Прошел и год; все так же без движения и без признаков жизни сидела мертвая. Настала и зеленая неделя. На первый день, около полуденного часа, старуха, отворя дверь хаты, что-то стряпала. Вдруг раздались гиканье и ауканье и скорый шорох шагов. Фенна вздрогнула и невольно взглянула на дочь свою: лицо Горлинки вдруг страшно оживилось, синета исчезла, глаза засверкали, какая-то неистовая и как бы пьяная улыбка промелькнула на губах. Она вскочила, трижды плеснула в ладоши и прокричав: наши, наши, наши пустилась, как молния, за шумною толпою… и след ее пропал!
Старуха, мучась совестью, положила на себя тяжкий зарок: она пошла в женский монастырь, в послушницы, принимала на себя самые трудные работы, молилась беспрерывно и, наконец, успокоенная в душе своей, тихо умерла, оплакивая несчастную дочь свою.

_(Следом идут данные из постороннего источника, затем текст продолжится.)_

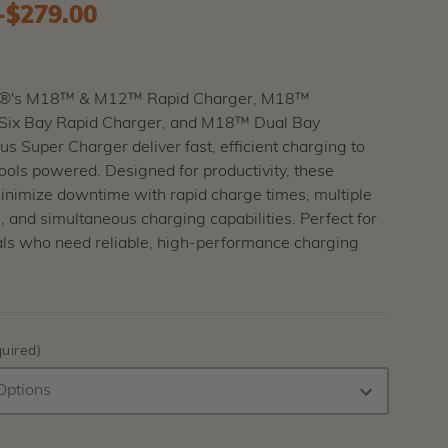
-
to
$279.00
®'s M18™ & M12™ Rapid Charger, M18™
ix Bay Rapid Charger, and M18™ Dual Bay
s Super Charger deliver fast, efficient charging to
ools powered. Designed for productivity, these
inimize downtime with rapid charge times, multiple
, and simultaneous charging capabilities. Perfect for
als who need reliable, high-performance charging
uired)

На другой день после того, как русалка убежала от своей матери, нашли в лесу мертвое тело. Это был поляк, в охотничьем платье, и единоземцы его узнали в нем Казимира Чепку, ловкого молодого человека, бывшего душою всех веселых обществ. Ружье его было заряжено и лежало подле него, но собаки его при нем не было; никакой раны, никакого знака насильственной смерти не заметно было на теле; но лицо было сине и все жилы в страшном напряжении. Знали, что у него было много друзей и ни одного явного недруга. Врачи толковали то и другое, но народ объяснял дело гораздо проще: он говорил, что «покойника русалки защекотали».